Cristol breathed new life into two under-enrolled classes he inherited when he first began work with the College: animal behavior and ornithology. Enrollment for his animal behavior class blossomed from 30 to 100 in the first year and, because of its consistently large enrollment, Cristol has been able to use it to try new teaching strategies like the use of "clickers," which are student response pads that give the professor an idea of how well a class grasps a concept by anonymous responses. In his ornithology class, Cristol combines classroom learning with early morning and overnight field trips to teach students bird ecology and evolution. In his introductory biology classes, Cristol uses the clicker system, list servers, Web sites, virtual review sessions and in-class critical-thinking exercises to not only teach fundamental material but also impart a sense of the power of scientific inquiry. His research work on birds, from their brains and migration to the effects of land usage of them, has had an impact on numerous fields and is recognized internationally. Cristol serves as the chair of the Institutional Animal Use and Care Committee at the university. He has also recently taken the helm of the Murray Scholars Program and writes a monthly column for the Virginia Gazette about birds.
"I have the perfect job.

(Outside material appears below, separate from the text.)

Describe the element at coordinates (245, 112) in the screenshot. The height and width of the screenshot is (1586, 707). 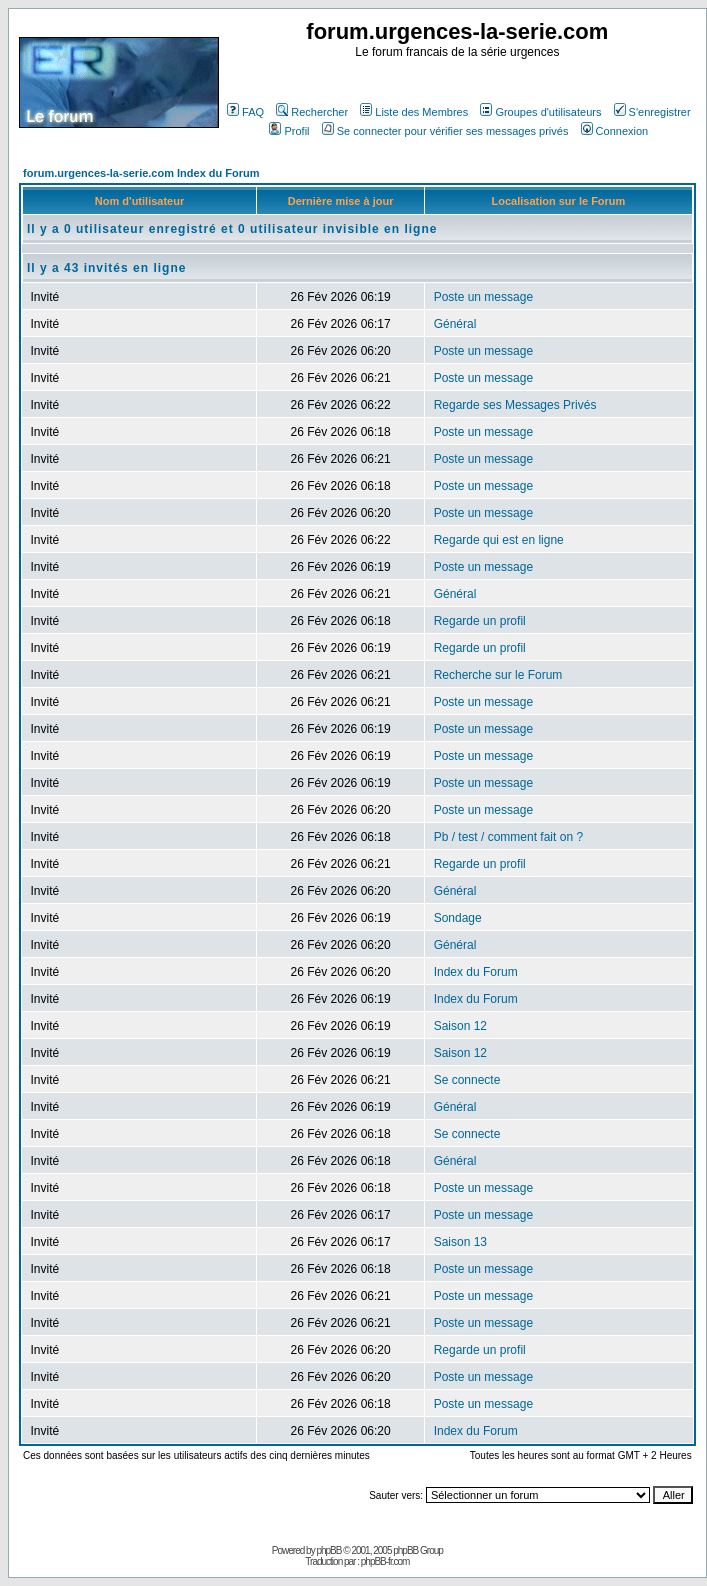
I see `FAQ` at that location.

I get to teach highly motivated students in a variety of settings, while at the same time pursuing new knowledge about something I love, birds. ... It is not that I perceive birds to be somehow superior to other creatures or interests. Rather, these beautiful, fragile and complex animals just happen to offer me an ideal focal point for integrating different aspects of my life. Learning to look at birds, from the perspective of a parent or professor, is to acquire a new way of looking at life," he wrote in his nomination package. "... There is no teaching thrill like handing a student their first fuzzy baby bird and saying with a straight face, ‘Weigh it, and don't squeeze too hard.' We are studying birds, but again, for my students and I, birds are a way of developing a coherent worldview."